Decision Notice - CIRO Hearing Panel issues Reasons for Decision in the matter of Echelon Wealth Partners and Stephen Burns Français
TORONTO, Aug. 6, 2025 /CNW/ - Following a settlement hearing between CIRO Enforcement Staff, Echelon Wealth Partners Inc. (Echelon), now known as Ventum Financial Corp. (Ventum), and Stephen Burns, held on June 25, 2025 pursuant to the Investment Dealer and Partially Consolidated Rules, a hearing panel of the Canadian Investment Regulatory Organization (CIRO) issued its reasons for decision on July 30, 2025.
The hearing panel found that:
Echelon:
(a) failed to use due diligence to learn and remain informed of the essential facts relative to the accounts and orders of four foreign broker-dealers,
(b) failed to act as a gatekeeper in relation to the trading activity in US Over-the-Counter (OTC) securities by the foreign broker-dealers, and
(c) failed to establish, maintain, and enforce an adequate system of controls and supervision in relation to the US OTC trading.
Stephen Burns:
(a) failed to use due diligence to learn and remain informed of the essential facts relative to the accounts and orders of four foreign broker-dealers, and
(b) failed to act as a gatekeeper in relation to the trading activity in US OTC securities by the foreign broker-dealers.
Pursuant to the settlement agreement, the hearing panel agreed to the following sanctions:
Ventum:
(a) pay a fine of $500,000,
(b) disgorge $1,700,000,
(c) implement certain remedial measures, and
(d) pay costs of $100,000.
Stephen Burns:
(a) pay a fine of $100,000,
(b) be subject to a suspension of approval in any capacity for six (6) months, and
(c) pay costs of $25,000.
The hearing panel's reasons for decision are available at:
Re Echelon & Burns 2025 CIRO 38
The violations occurred while Stephen Burns was a Registered Representative with Echelon.
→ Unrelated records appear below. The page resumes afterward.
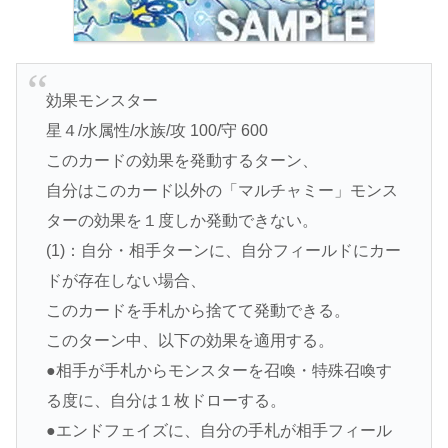
効果モンスター
星４/水属性/水族/攻 100/守 600
このカードの効果を発動するターン、
自分はこのカード以外の「マルチャミー」モンス
ターの効果を１度しか発動できない。
(1)：自分・相手ターンに、自分フィールドにカー
ドが存在しない場合、
このカードを手札から捨てて発動できる。
このターン中、以下の効果を適用する。
●相手が手札からモンスターを召喚・特殊召喚す
る度に、自分は１枚ドローする。
●エンドフェイズに、自分の手札が相手フィール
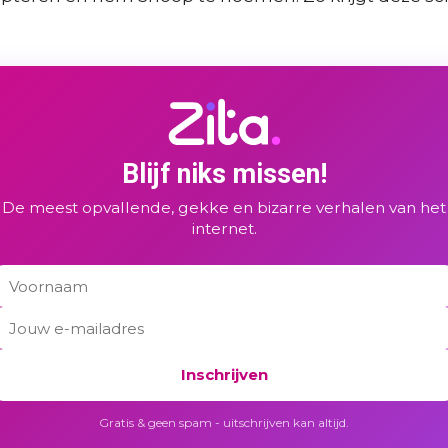
Blijf niks missen!
De meest opvallende, gekke en bizarre verhalen van het
internet.
Inschrijven
Gratis & geen spam - uitschrijven kan altijd.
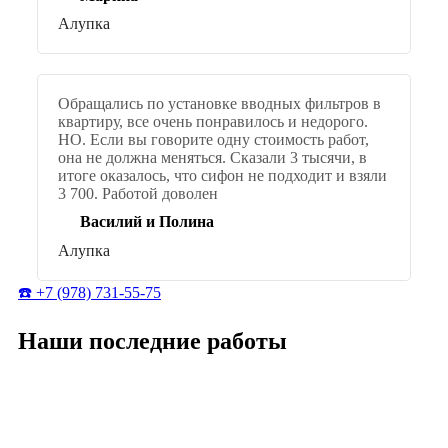
Алупка
Обращались по установке вводных фильтров в
квартиру, все очень понравилось и недорого.
НО. Если вы говорите одну стоимость работ,
она не должна меняться. Сказали 3 тысячи, в
итоге оказалось, что сифон не подходит и взяли
3 700. Работой доволен
Василий и Полина
Алупка
☎️ +7 (978) 731-55-75
Наши последние работы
Stephen Burns is currently registered with Independent Trading Group Inc. Echelon has been a Dealer Member with CIRO and its predecessors since April 8, 2010 and amalgamated with Ventum in June 2024.
The Canadian Investment Regulatory Organization (CIRO) is the national self-regulatory organization that oversees all investment dealers, mutual fund dealers and trading activity on Canada's debt and equity marketplaces. CIRO is committed to the protection of investors, providing efficient and consistent regulation, and building Canadians' trust in financial regulation and the people managing their investments. For more information, visit www.ciro.ca.
All information about disciplinary proceedings relating to current and former member firms and individual registrants under the Investment Dealer and Partially Consolidated Rules (for investment dealers), the Mutual Fund Dealer Rules (for mutual fund dealers) and the Universal Market Integrity Rules (UMIR) is available on CIRO's website.
Background information regarding the qualifications and disciplinary history, if any, of advisors currently employed by CIRO-regulated investment firms is available free of charge through the AdvisorReport service. Information on how to make dealer, advisor or marketplace-related complaints is available by calling 1-877-442-4322.
CIRO investigates possible misconduct by its member firms and individual registrants. It can bring disciplinary proceedings which may result in sanctions including fines, suspensions, permanent bars, expulsion from membership, or termination of rights and privileges for individuals and firms.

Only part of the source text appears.